Duffingate! Starbucks Accused Of Ripping Off Duffin From Brit Baker


Starbucks is locked in a “duffin” battle, and the inventive coffee chain is being accused of stealing the “duffin” concept from a small British bakery.

Yes, the cronut can take a seat as the duffin — Starbucks allegedly at the fore of taking the hybrid pastry national — ascends. The BBC speaks of an unstoppable march of hybrid bakery products, and the duffingate scandal’s allegations by the duffinventor (hey, we can do portmanteaus also!) make a Beeb appearance:

“Now we have the Duffin, a doughnut-muffin compound that captured headlines after it was trademarked by a Starbucks supplier, despite having been produced by an independent London tearoom for the past couple of years.”

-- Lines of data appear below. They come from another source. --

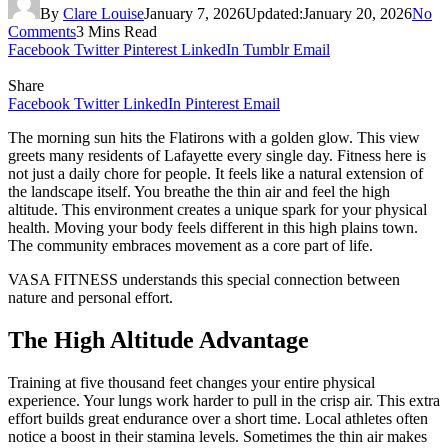
By
Clare Louise
January 7, 2026
Updated:
January 20, 2026
No
Comments
3 Mins Read
Facebook
Twitter
Pinterest
LinkedIn
Tumblr
Email
Share
Facebook
Twitter
LinkedIn
Pinterest
Email
The morning sun hits the Flatirons with a golden glow. This view
greets many residents of Lafayette every single day. Fitness here is
not just a daily chore for people. It feels like a natural extension of
the landscape itself. You breathe the thin air and feel the high
altitude. This environment creates a unique spark for your physical
health. Moving your body feels different in this high plains town.
The community embraces movement as a core part of life.
VASA FITNESS understands this special connection between
nature and personal effort.
The High Altitude Advantage
Training at five thousand feet changes your entire physical
experience. Your lungs work harder to pull in the crisp air. This extra
effort builds great endurance over a short time. Local athletes often
notice a boost in their stamina levels. Sometimes the thin air makes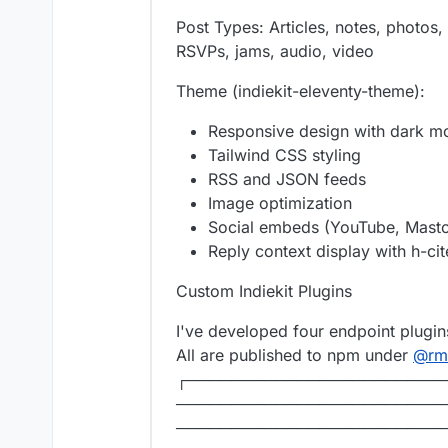
Post Types: Articles, notes, photos,
RSVPs, jams, audio, video
Theme (indiekit-eleventy-theme):
Responsive design with dark m
Tailwind CSS styling
RSS and JSON feeds
Image optimization
Social embeds (YouTube, Masto
Reply context display with h-ci
Custom Indiekit Plugins
I've developed four endpoint plugins 
All are published to npm under
@
rm
┌───────────────────────
────────────────────────
────────────────────────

After Starbucks’ duffin hostile move, indie bakery Bea’s of Bloomsbury loudly objected that Starbucks — who overshot the small shop’s 2011 published duffin recipe — was “attempting to take over rights of something they didn’t create or really own.” Oh, it is croiss-on, people!

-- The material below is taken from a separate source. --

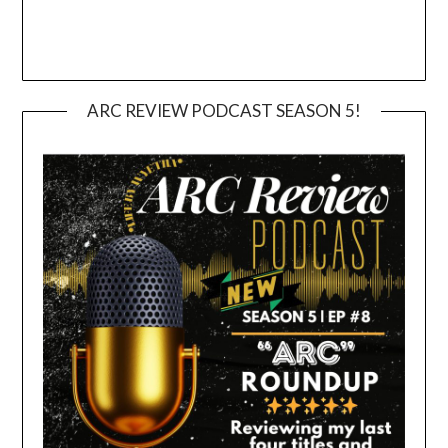
ARC REVIEW PODCAST SEASON 5!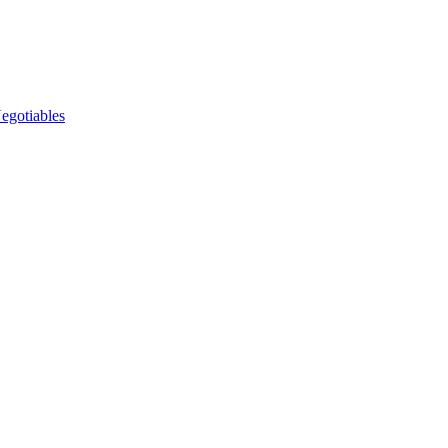
egotiables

Bea Vo, who is apparently actually named that, went on to say of Starbucks’ duffin tomfoolery:

“It’s like someone trying to trademark ‘fairy cakes’ or ‘whoopie pies’ or ‘macarons.’ Duffins have been in existence for years and they are trying to trademark something that has been in the baking lexicon documented for at least two years.”

To hear it from Starbucks, duffins originated not in a 2011 cookbook or earlier, but in a coffee boardroom. The company described duffins as a creation born as execs “sat together with our bakers and pondered how you could make a muffin go one step further.”

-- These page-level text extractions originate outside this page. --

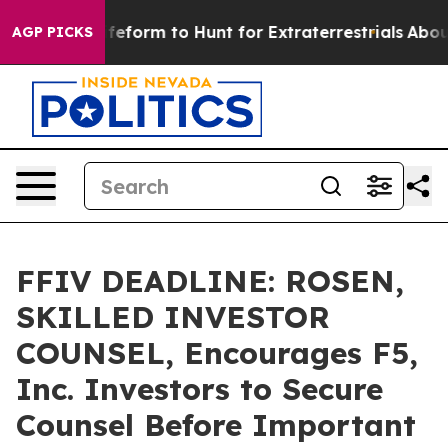
l Alien Lifeform to Hunt for Extraterrestrials
About Thr
AGP PICKS
FFIV DEADLINE: ROSEN,
SKILLED INVESTOR
COUNSEL, Encourages F5,
Inc. Investors to Secure
Counsel Before Important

Starbucks UK’s Ian Cranna addressed duffingate 2013, admitting that the duffin is in no way an exclusive creation — which we assume goes both ways.

Cranna told press that the duffin is indeed an open-source baked good, explaining:

“Since launching, we have discovered there are other Duffins out there in the UK including at Bea’s of Bloomsbury, which is great news for muffin and doughnut fans across the country… It’s true that our supplier Rich Products, who created our fabulous Duffin has trademarked the name in the UK. However we’d like to make it clear that neither Starbucks nor Rich Products has suggested to Bea’s of Bloomsbury that they will attempt to stop them selling their own Duffins.”

While Starbucks’ duffin remains available, some say Bea’s could object despite the newer trademark.